CODESYS Achieves World's First SIL 3 Certification for a Virtual Safe Control System
World's First Virtual Safe Controller Achieves SIL 3
In March 2026, the CODESYS Virtual Safe Control SL became the first purely software-based safety controller to achieve IEC 61508 SIL 3 certification. The system supports FSoE (Fail Safe over EtherCAT), meaning safety functions that traditionally required dedicated hardware safety PLCs can now execute as software on standard computing platforms.
This is not an incremental improvement. It represents a structural shift in how industrial safety systems are architected. The achievement was also recognized with a nomination for the ElectroTEC Pioneer 2026 award.
What Does Virtual Safety Control Mean?
Conventional industrial safety systems rely on dedicated safety PLCs — controllers built with redundant hardware, self-diagnostic circuits, and hardware voting logic to ensure correct operation even when components fail. These devices carry premium pricing, require separate supply chains, and have slow update cycles.
Virtual safety control moves these functions into software. Instead of hardware redundancy, the system uses techniques like software diversity and mutual monitoring between independent software channels to achieve the required safety integrity levels. The result is equivalent safety assurance at lower cost with greater flexibility.
The FSoE protocol ensures safe data transmission over standard EtherCAT networks with error detection and deterministic response times.
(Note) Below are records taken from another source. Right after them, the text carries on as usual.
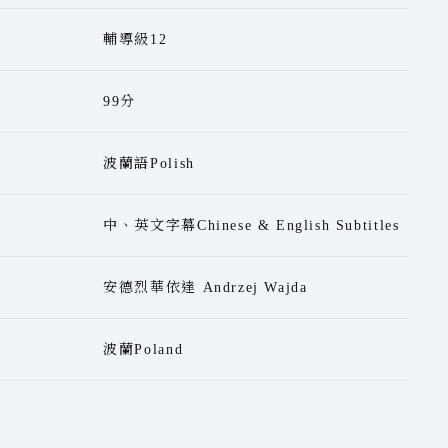
輔導級12
99分
波蘭語Polish
中、英文字幕Chinese & English Subtitles
安德烈華依達 Andrzej Wajda
波蘭Poland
This eliminates the need for physically separate safety networks — a significant simplification of plant-floor wiring and infrastructure.
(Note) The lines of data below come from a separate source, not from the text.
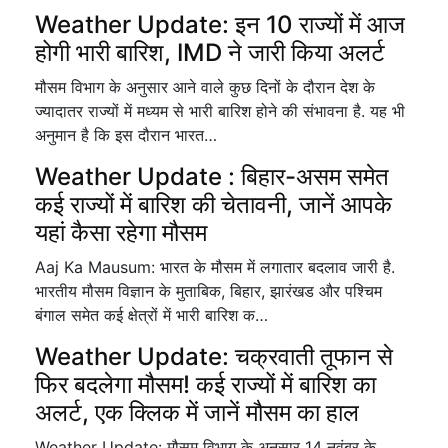
Weather Update: इन 10 राज्यों में आज
होगी भारी बारिश, IMD ने जारी किया अलर्ट
मौसम विभाग के अनुसार आने वाले कुछ दिनों के दौरान देश के
ज्यादातर राज्यों में मध्यम से भारी बारिश होने की संभावना है. यह भी
अनुमान है कि इस दौरान भारत…
Weather Update : बिहार-असम समेत
कई राज्यों में बारिश की चेतावनी, जानें आपके
यहां कैसा रहेगा मौसम
Aaj Ka Mausum: भारत के मौसम में लगातार बदलाव जारी है.
भारतीय मौसम विज्ञान के मुताबिक, बिहार, झारंखड और पश्चिम
बंगाल समेत कई क्षेत्रों में भारी बारिश क…
Weather Update: चक्रवाती तूफान से
फिर बदलेगा मौसम! कई राज्यों में बारिश का
अलर्ट, एक क्लिक में जानें मौसम का हाल
Weather Update: मौसम विभाग के अनुसार 14 नवंबर के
Impact on the Automation Industry
The most immediate effect is on safety system economics. Certified safety hardware has traditionally consumed a disproportionate share of automation project budgets, particularly for small and mid-sized facilities. The software-based approach reduces this cost substantially while maintaining certified safety levels.
Flexibility improves as well. Software updates are faster than hardware replacements. Safety logic can be modified, tested, and validated in simulation before deployment, reducing downtime and accelerating improvement cycles. For machine builders, this means faster time-to-market for new safety configurations.
The transition will not be instant. Regulatory bodies and end users will need time to build confidence in the software-based model, and the highest-criticality applications may continue to prefer hardware-based approaches.
What This Means for Engineers
The CODESYS certification signals a broader industry shift from hardware-defined to software-defined safety. For automation engineers, this creates new requirements: understanding both traditional safety PLC architectures and software-based safety concepts becomes essential. The practical impact is that safety system design is becoming more accessible to smaller integrators, but the engineering rigor required for SIL-rated systems remains unchanged. If you work with EtherCAT-based systems, FSoE competency is worth developing now — the installed base of virtual safety controllers will grow significantly over the next three to five years.